--- Task to complete ---
Copy out the data below as written; omit any images.
===== Information =====
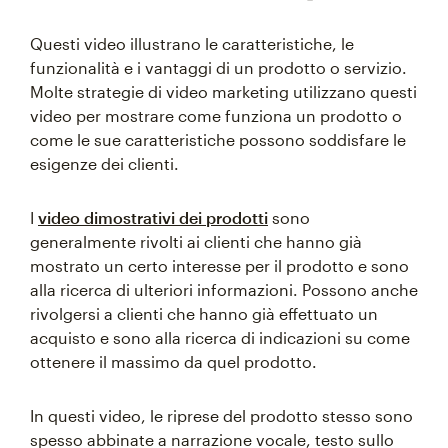
Questi video illustrano le caratteristiche, le
funzionalità e i vantaggi di un prodotto o servizio.
Molte strategie di video marketing utilizzano questi
video per mostrare come funziona un prodotto o
come le sue caratteristiche possono soddisfare le
esigenze dei clienti.
I
video dimostrativi dei prodotti
sono
generalmente rivolti ai clienti che hanno già
mostrato un certo interesse per il prodotto e sono
alla ricerca di ulteriori informazioni. Possono anche
rivolgersi a clienti che hanno già effettuato un
acquisto e sono alla ricerca di indicazioni su come
ottenere il massimo da quel prodotto.
In questi video, le riprese del prodotto stesso sono
spesso abbinate a narrazione vocale, testo sullo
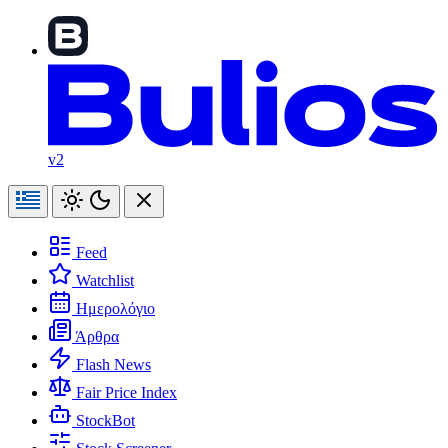
v2
Feed
Watchlist
Ημερολόγιο
Άρθρα
Flash News
Fair Price Index
StockBot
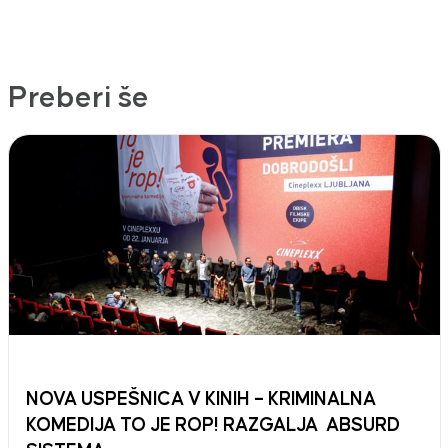
Preberi še
NOVA USPEŠNICA V KINIH – KRIMINALNA
KOMEDIJA TO JE ROP! RAZGALJA ABSURD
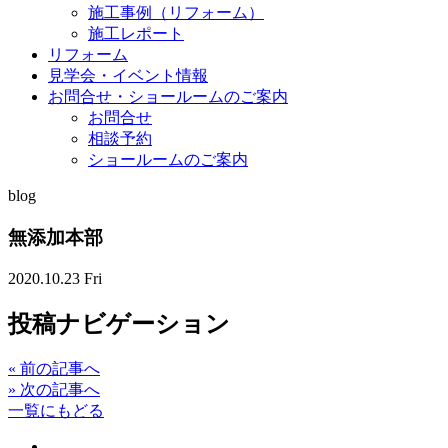
施工事例（リフォーム）
施工レポート
リフォーム
見学会・イベント情報
お問合せ・ショールームのご案内
お問合せ
相談予約
ショールームのご案内
blog
無添加本部
2020.10.23 Fri
投稿ナビゲーション
«
前の記事へ
»
次の記事へ
一覧にもどる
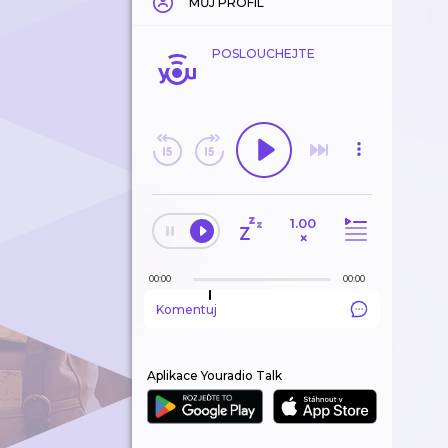
MŮJ PROFIL
POSLOUCHEJTE
1.00
×
00:00
00:00
Komentuj
Aplikace Youradio Talk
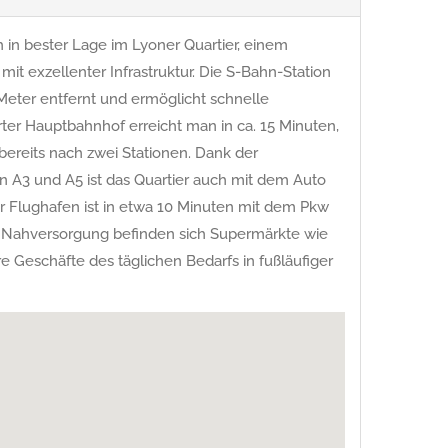
 in bester Lage im Lyoner Quartier, einem
 mit exzellenter Infrastruktur. Die S-Bahn-Station
Meter entfernt und ermöglicht schnelle
ter Hauptbahnhof erreicht man in ca. 15 Minuten,
ereits nach zwei Stationen. Dank der
A3 und A5 ist das Quartier auch mit dem Auto
er Flughafen ist in etwa 10 Minuten mit dem Pkw
n Nahversorgung befinden sich Supermärkte wie
e Geschäfte des täglichen Bedarfs in fußläufiger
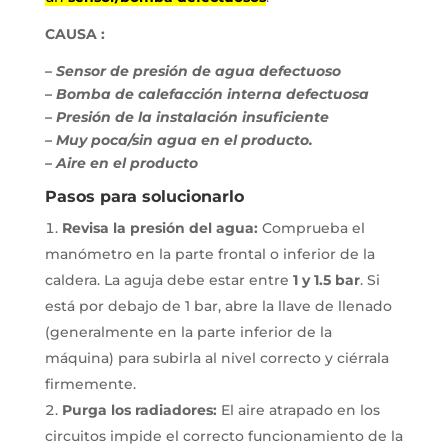
CAUSA :
– Sensor de presión de agua defectuoso
– Bomba de calefacción interna defectuosa
– Presión de la instalación insuficiente
– Muy poca/sin agua en el producto.
– Aire en el producto
Pasos para solucionarlo
Revisa la presión del agua:
Comprueba el
manómetro en la parte frontal o inferior de la
caldera. La aguja debe estar entre
1 y 1.5 bar
. Si
está por debajo de 1 bar, abre la llave de llenado
(generalmente en la parte inferior de la
máquina) para subirla al nivel correcto y ciérrala
firmemente.
Purga los radiadores:
El aire atrapado en los
circuitos impide el correcto funcionamiento de la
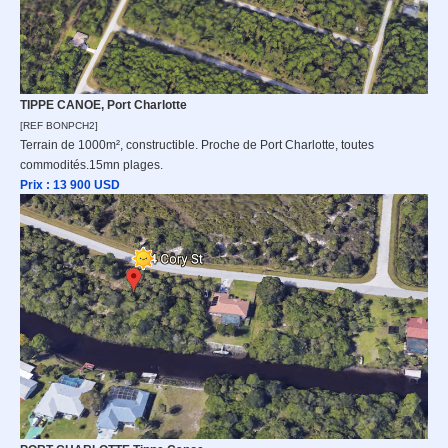
TIPPE CANOE, Port Charlotte
[REF BONPCH2]
Terrain de 1000m², constructible. Proche de Port Charlotte, toutes
commodités.15mn plages.
Prix : 13 900
USD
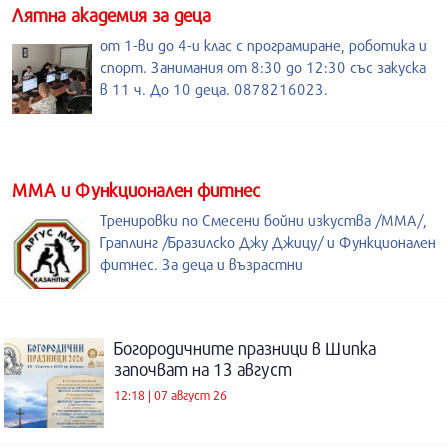
Лятна академия за деца
от 1-ви до 4-и клас с програмиране, роботика и
спорт. Занимания от 8:30 до 12:30 със закуска
в 11 ч. До 10 деца. 0878216023.
ММА и Функционален фитнес
Тренировки по Смесени бойни изкуства /MMA/,
Граплинг /Бразилско Джу Джицу/ и Функционален
фитнес. За деца и възрастни
Богородичните празници в Шипка
започват на 13 август
12:18 | 07 август 26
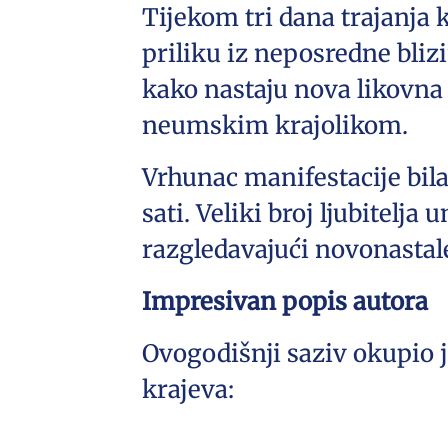
Tijekom tri dana trajanja k
priliku iz neposredne bliz
kako nastaju nova likovna
neumskim krajolikom.
Vrhunac manifestacije bila
sati. Veliki broj ljubitelj
razgledavajući novonastale
Impresivan popis autora
Ovogodišnji saziv okupio 
krajeva:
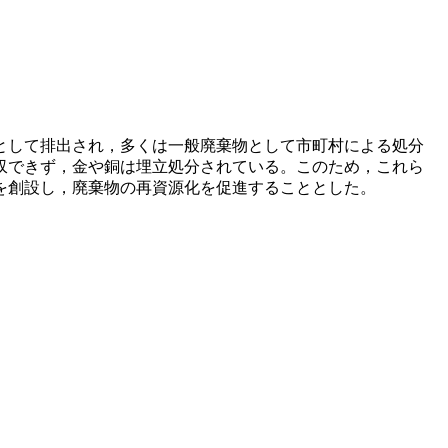
として排出され，多くは一般廃棄物として市町村による処分
収できず，金や銅は埋立処分されている。このため，これら
を創設し，廃棄物の再資源化を促進することとした。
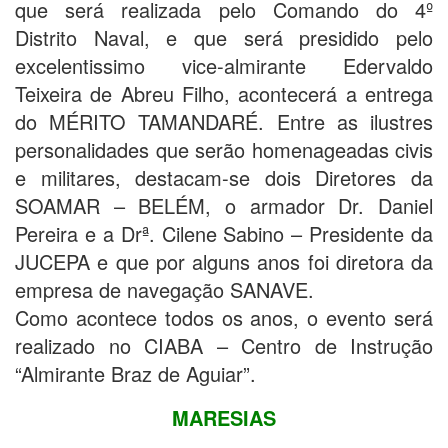
que será realizada pelo Comando do 4º
Distrito Naval, e que será presidido pelo
excelentissimo vice-almirante Edervaldo
Teixeira de Abreu Filho, acontecerá a entrega
do MÉRITO TAMANDARÉ. Entre as ilustres
personalidades que serão homenageadas civis
e militares, destacam-se dois Diretores da
SOAMAR – BELÉM, o armador Dr. Daniel
Pereira e a Drª. Cilene Sabino – Presidente da
JUCEPA e que por alguns anos foi diretora da
empresa de navegação SANAVE.
Como acontece todos os anos, o evento será
realizado no CIABA – Centro de Instrução
“Almirante Braz de Aguiar”.
MARESIAS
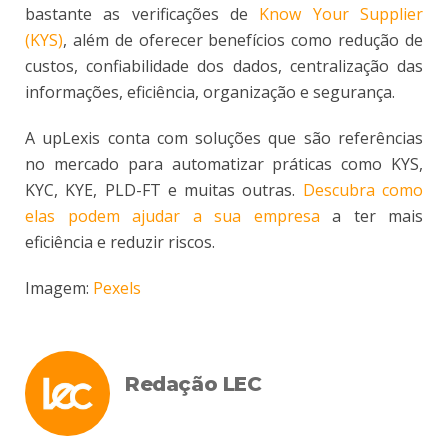
bastante as verificações de
Know Your Supplier
(KYS)
, além de oferecer benefícios como redução de
custos, confiabilidade dos dados, centralização das
informações, eficiência, organização e segurança.
A upLexis conta com soluções que são referências
no mercado para automatizar práticas como KYS,
KYC, KYE, PLD-FT e muitas outras.
Descubra como
elas podem ajudar a sua empresa
a ter mais
eficiência e reduzir riscos.
Imagem:
Pexels
Redação LEC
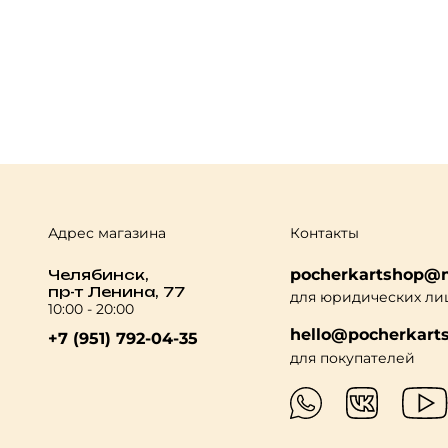
Адрес магазина
Контакты
pocherkartshop@m
Челябинск,
пр-т Ленина, 77
для юридических ли
10:00 - 20:00
hello@pocherkarts
+7 (951) 792-04-35
для покупателей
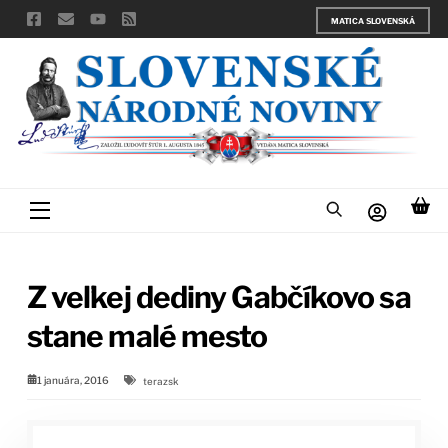
Skip
MATICA SLOVENSKÁ
to
content
Menu
Z veľkej dediny Gabčíkovo sa
stane malé mesto
1 januára, 2016
terazsk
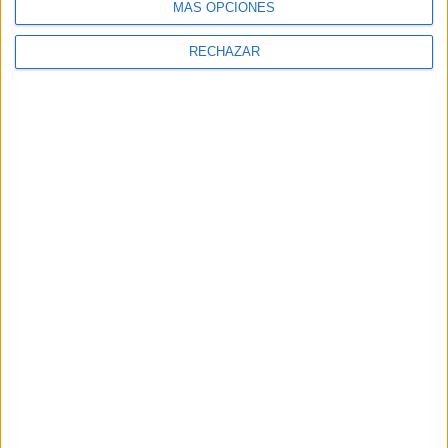
MÁS OPCIONES
RECHAZAR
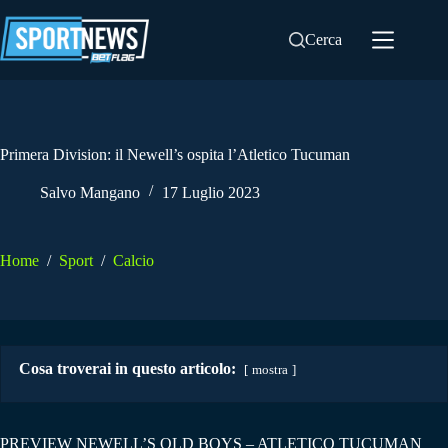
Salta
al
Cerca
contenuto
Primera Division: il Newell’s ospita l’Atletico Tucuman
Salvo Mangano
17 Luglio 2023
Home
/
Sport
/
Calcio
Cosa troverai in questo articolo:
mostra
PREVIEW NEWELL’S OLD BOYS – ATLETICO TUCUMAN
=====
--- Answer for the task ---
Questi video illustrano le caratteristiche, le
funzionalità e i vantaggi di un prodotto o servizio.
Molte strategie di video marketing utilizzano questi
video per mostrare come funziona un prodotto o
come le sue caratteristiche possono soddisfare le
esigenze dei clienti.
I
video dimostrativi dei prodotti
sono
generalmente rivolti ai clienti che hanno già
mostrato un certo interesse per il prodotto e sono
alla ricerca di ulteriori informazioni. Possono anche
rivolgersi a clienti che hanno già effettuato un
acquisto e sono alla ricerca di indicazioni su come
ottenere il massimo da quel prodotto.
In questi video, le riprese del prodotto stesso sono
spesso abbinate a narrazione vocale, testo sullo
v2
Feed
Watchlist
Ημερολόγιο
Άρθρα
Flash News
Fair Price Index
StockBot
Preberi še
NOVA USPEŠNICA V KINIH – KRIMINALNA
KOMEDIJA TO JE ROP! RAZGALJA ABSURD
施工事例（リフォーム）
施工レポート
リフォーム
見学会・イベント情報
お問合せ・ショールームのご案内
お問合せ
相談予約
ショールームのご案内
blog
無添加本部
2020.10.23 Fri
投稿ナビゲーション
«
前の記事へ
»
次の記事へ
一覧にもどる
MŮJ PROFIL
POSLOUCHEJTE
1.00
×
00:00
00:00
Komentuj
Aplikace Youradio Talk
 in bester Lage im Lyoner Quartier, einem
 mit exzellenter Infrastruktur. Die S-Bahn-Station
Meter entfernt und ermöglicht schnelle
ter Hauptbahnhof erreicht man in ca. 15 Minuten,
ereits nach zwei Stationen. Dank der
A3 und A5 ist das Quartier auch mit dem Auto
er Flughafen ist in etwa 10 Minuten mit dem Pkw
n Nahversorgung befinden sich Supermärkte wie
e Geschäfte des täglichen Bedarfs in fußläufiger
CAUSA :
– Sensor de presión de agua defectuoso
– Bomba de calefacción interna defectuosa
– Presión de la instalación insuficiente
– Muy poca/sin agua en el producto.
– Aire en el producto
Pasos para solucionarlo
Revisa la presión del agua:
Comprueba el
manómetro en la parte frontal o inferior de la
caldera. La aguja debe estar entre
1 y 1.5 bar
. Si
está por debajo de 1 bar, abre la llave de llenado
(generalmente en la parte inferior de la
máquina) para subirla al nivel correcto y ciérrala
firmemente.
Purga los radiadores:
El aire atrapado en los
circuitos impide el correcto funcionamiento de la
TIPPE CANOE, Port Charlotte
[REF BONPCH2]
Terrain de 1000m², constructible. Proche de Port Charlotte, toutes
commodités.15mn plages.
Prix : 13 900
USD
Лятна академия за деца
от 1-ви до 4-и клас с програмиране, роботика и
спорт. Занимания от 8:30 до 12:30 със закуска
в 11 ч. До 10 деца. 0878216023.
ММА и Функционален фитнес
Тренировки по Смесени бойни изкуства /MMA/,
Граплинг /Бразилско Джу Джицу/ и Функционален
фитнес. За деца и възрастни
Богородичните празници в Шипка
започват на 13 август
12:18 | 07 август 26
Tijekom tri dana trajanja k
priliku iz neposredne bliz
kako nastaju nova likovna
neumskim krajolikom.
Vrhunac manifestacije bila
sati. Veliki broj ljubitelj
razgledavajući novonastale
Impresivan popis autora
Ovogodišnji saziv okupio 
krajeva:
として排出され，多くは一般廃棄物として市町村による処分
収できず，金や銅は埋立処分されている。このため，これら
を創設し，廃棄物の再資源化を促進することとした。
que será realizada pelo Comando do 4º
Distrito Naval, e que será presidido pelo
excelentissimo vice-almirante Edervaldo
Teixeira de Abreu Filho, acontecerá a entrega
do MÉRITO TAMANDARÉ. Entre as ilustres
personalidades que serão homenageadas civis
e militares, destacam-se dois Diretores da
SOAMAR – BELÉM, o armador Dr. Daniel
Pereira e a Drª. Cilene Sabino – Presidente da
JUCEPA e que por alguns anos foi diretora da
empresa de navegação SANAVE.
Como acontece todos os anos, o evento será
realizado no CIABA – Centro de Instrução
“Almirante Braz de Aguiar”.
MARESIAS
bastante as verificações de
Know Your Supplier
(KYS)
, além de oferecer benefícios como redução de
custos, confiabilidade dos dados, centralização das
informações, eficiência, organização e segurança.
A upLexis conta com soluções que são referências
no mercado para automatizar práticas como KYS,
KYC, KYE, PLD-FT e muitas outras.
Descubra como
elas podem ajudar a sua empresa
a ter mais
eficiência e reduzir riscos.
Imagem:
Pexels
Redação LEC
Адрес магазина
Контакты
pocherkartshop@m
Челябинск,
пр-т Ленина, 77
для юридических ли
10:00 - 20:00
hello@pocherkarts
+7 (951) 792-04-35
для покупателей
Skip
MATICA SLOVENSKÁ
to
content
Menu
Z veľkej dediny Gabčíkovo sa
stane malé mesto
1 januára, 2016
terazsk
MÁS OPCIONES
RECHAZAR
Salta
al
Cerca
contenuto
Primera Division: il Newell’s ospita l’Atletico Tucuman
Salvo Mangano
17 Luglio 2023
Home
/
Sport
/
Calcio
Cosa troverai in questo articolo:
mostra
PREVIEW NEWELL’S OLD BOYS – ATLETICO TUCUMAN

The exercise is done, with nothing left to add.